In the code here __eq__ method is indeed called (8605 times) as seen by adding debug prints (see the comments).
So the difference is as stated in the answer by #chepner. The last thing I am not quite clear on is why are those tuple equality calls needed (IOW why we need to call eq and we don't call cmp directly).
FINAL EDIT: I asked this last point here: Why in comparing python tuples of objects is __eq__ and then __cmp__ called? - turns out it's an optimization, tuple's comparison calls __eq__ in the tuple elements, and only call cmp for not eq tuple elements. So this is now perfectly clear. I thought it called directly __cmp__ so initially it seemed to me that specifying the key is just unneeded and after Chepner's answer I was still not getting where the equal calls come in.

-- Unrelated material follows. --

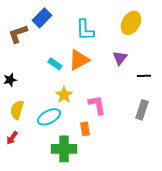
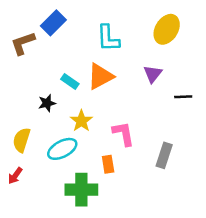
black star: (10, 80) -> (47, 103), moved
gray rectangle: (142, 110) -> (164, 155), moved

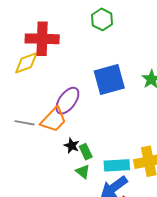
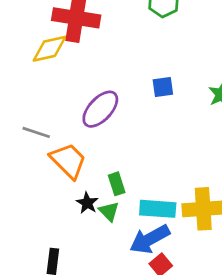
blue square: (109, 79) -> (163, 87), size x0.5
orange trapezoid: (54, 120) -> (68, 161), moved, turned -96
black star: (72, 146) -> (87, 203), moved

Gist: https://gist.github.com/Utumno/f3d25e0fe4bd0f43ceb9178a60181a53
There are two issues at play.
Comparing two values of builtin types (such as int) happens in C. Comparing two values of a class with an __eq__ method happens in Python; repeatedly calling __eq__ imposes a significant performance penalty.
The function passed with key is called once per element, rather than once per comparison. This means that lambda x: x[0] is called once to build a list of A instances to be compared. Without key, you need to make O(n lg n) tuple comparisons, each of which requires a call to A.__eq__ to compare the first element of each tuple.
The first explains why your first pair of results is under a second while the second takes several seconds. The second explains why using key is faster regardless of the values being compared.